Bell offering à la carte TV in Quebec
Bell Canada is offering à la carte television channels in Quebec as part of an ever-deepening war with cable provider Vidéotron.
The company on Friday announced new options that will allow television customers to subscribe to individual channels, rather than bundles that include unwanted channels. Customers must first take a basic $25 package that includes standard channels such as Global, CTV, CityTV and CBC, and can then choose 15 channels for $15, 20 for $19 or 30 for $22. Bell is also offering individual channels for $2 each.
"TV just got better for subscribers in Quebec, who now have the ultimate control and flexibility to get the channels they want," Kevin Crull, Bell's president of residential services, said in a statement.
Vidéotron already offers similar à la carte options, with basic service and 15 extra channels starting at $37 a month.

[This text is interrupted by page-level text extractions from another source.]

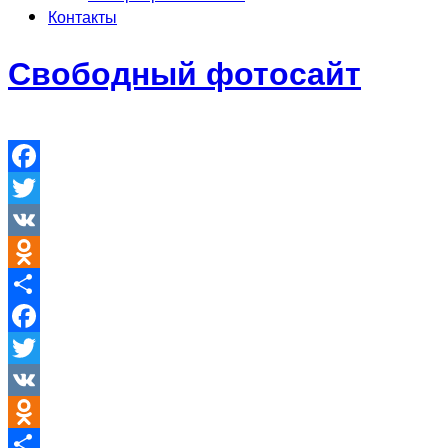
Контакты
Свободный фотосайт
Facebook
Twitter
VK
Odnoklassniki
Отправить
Facebook
Twitter
VK
Odnoklassniki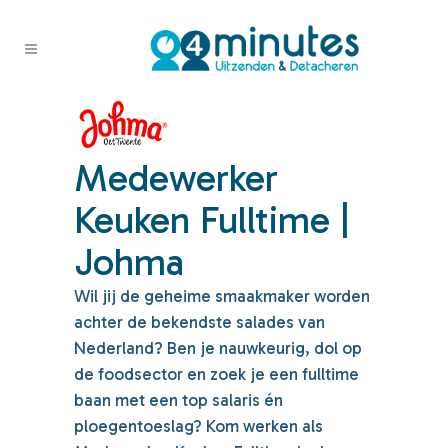
Medewerker
Keuken Fulltime |
Johma
Wil jij de geheime smaakmaker worden
achter de bekendste salades van
Nederland? Ben je nauwkeurig, dol op
de foodsector en zoek je een fulltime
baan met een top salaris én
ploegentoeslag? Kom werken als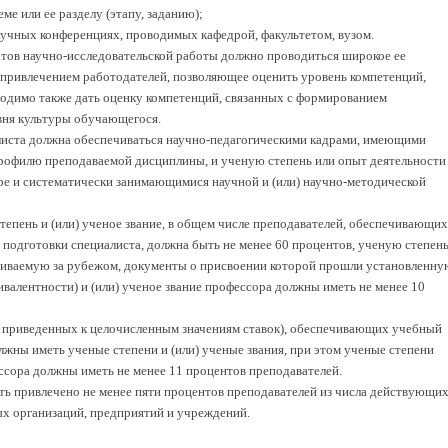
еме или ее разделу (этапу, заданию);
научных конференциях, проводимых кафедрой, факультетом, вузом.
атов научно-исследовательской работы должно проводиться широкое ее
 привлечением работодателей, позволяющее оценить уровень компетенций,
димо также дать оценку компетенций, связанных с формированием
вня культуры обучающегося.
листа должна обеспечиваться научно-педагогическими кадрами, имеющими
рофилю преподаваемой дисциплины, и ученую степень или опыт деятельности
е и систематически занимающимися научной и (или) научно-методической
епень и (или) ученое звание, в общем числе преподавателей, обеспечивающих
подготовки специалиста, должна быть не менее 60 процентов, ученую степен
сваиваемую за рубежом, документы о присвоении которой прошли установленну
валентности) и (или) ученое звание профессора должны иметь не менее 10
в приведенных к целочисленным значениям ставок), обеспечивающих учебный
жны иметь ученые степени и (или) ученые звания, при этом ученые степени
ессора должны иметь не менее 11 процентов преподавателей.
ь привлечено не менее пяти процентов преподавателей из числа действующи
х организаций, предприятий и учреждений.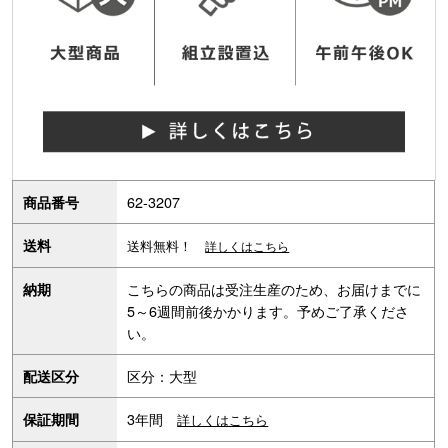
62-3207
商品番号
送料
送料無料！
詳しくはこちら
こちらの商品は受注生産のため、お届けまでに
納期
5～6週間前後かかります。予めご了承くださ
い。
区分：大型
配送区分
3年間
保証期間
詳しくはこちら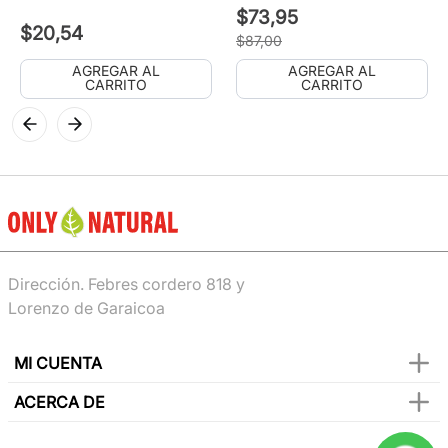
$
73
,
95
$
20
,
54
$
87
,
00
AGREGAR AL
AGREGAR AL
CARRITO
CARRITO
Dirección. Febres cordero 818 y
Lorenzo de Garaicoa
MI CUENTA
ACERCA DE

Quebec has been one of the most competitive regions for telecommunications, with some of the lowest prices in the country, since Vidéotron began selling home phone service in 2005. Since 2006, the company has added more internet and TV customers than Bell and has captured nearly a third of the home phone market. The company will also put more pressure on Bell, as well as Rogers and Telus, in the next year after it launches a new wireless service.

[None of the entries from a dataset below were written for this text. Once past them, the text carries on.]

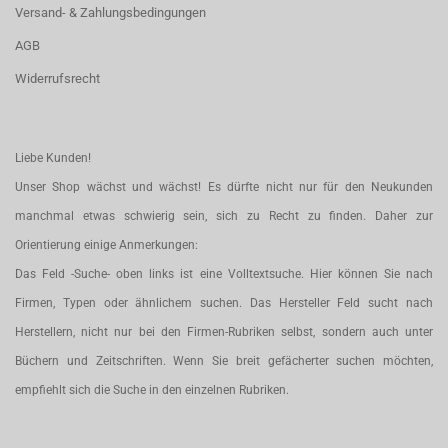
Versand- & Zahlungsbedingungen
AGB
Widerrufsrecht
Liebe Kunden!
Unser Shop wächst und wächst! Es dürfte nicht nur für den Neukunden
manchmal etwas schwierig sein, sich zu Recht zu finden. Daher zur
Orientierung einige Anmerkungen:
Das Feld -Suche- oben links ist eine Volltextsuche. Hier können Sie nach
Firmen, Typen oder ähnlichem suchen. Das Hersteller Feld sucht nach
Herstellern, nicht nur bei den Firmen-Rubriken selbst, sondern auch unter
Büchern und Zeitschriften. Wenn Sie breit gefächerter suchen möchten,
empfiehlt sich die Suche in den einzelnen Rubriken.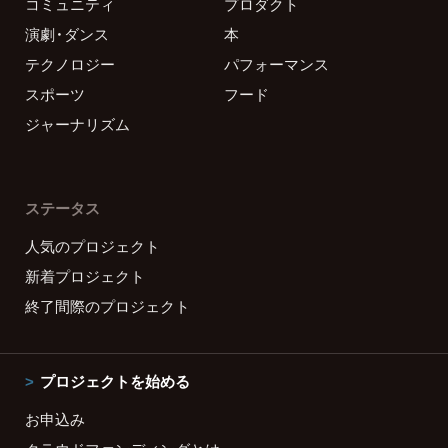
コミュニティ
プロダクト
演劇・ダンス
本
テクノロジー
パフォーマンス
スポーツ
フード
ジャーナリズム
ステータス
人気のプロジェクト
新着プロジェクト
終了間際のプロジェクト
プロジェクトを始める
お申込み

Bell last week announced it was investing in a major internet infrastructure upgrade in Quebec that will see fibre connections rolled out to homes over the next three years. The upgrade will allow the company to offer internet speeds of up to 100 megabits, to match Vidéotron's capability.
According to its website, Bell is not offering à la carte channels in Ontario, its other main television territory. Bell spokesperson Julie Smithers could not say why that was.

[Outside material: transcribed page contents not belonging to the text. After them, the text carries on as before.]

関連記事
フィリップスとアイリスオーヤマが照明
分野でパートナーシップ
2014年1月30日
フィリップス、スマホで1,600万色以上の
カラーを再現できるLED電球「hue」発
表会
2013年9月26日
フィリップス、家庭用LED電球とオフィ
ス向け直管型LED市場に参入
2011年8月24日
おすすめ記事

Rogers, Bell's chief TV rival in Ontario, does offer individual channels on top of basic service at a typical cost of $2.79 each. Basic television services in Ontario from both Bell and Rogers start at around $35 and $30, respectively.
The Competition Bureau said the considerable difference in service offerings between provinces does not violate its predatory or targeted pricing rules. The bureau considers a deliberate undercutting of a competitor, or the specific targeting of a rival's customers with special deals, to be predatory acts.
"It's quite normal for companies to try different prices in different areas, so it's not really a concern for us," said Gabrielle Tasse, a spokesperson for the Competition Bureau. "It might even give people more choices and encourage competition."
The Canadian Radio-television and Telecommunications Commission has steadily loosened the rules regarding what channels must be offered by service providers for the past 10 years. The most recent loosening came in October 2008, when the regulator redefined package and à la carte obligations on cable and satellite companies.
Under current rules, television providers can sell à la carte if they also include all the channels sold in bundle packages. Also, 51 per cent or more of a customer's overall subscription must be comprised of Canadian channels.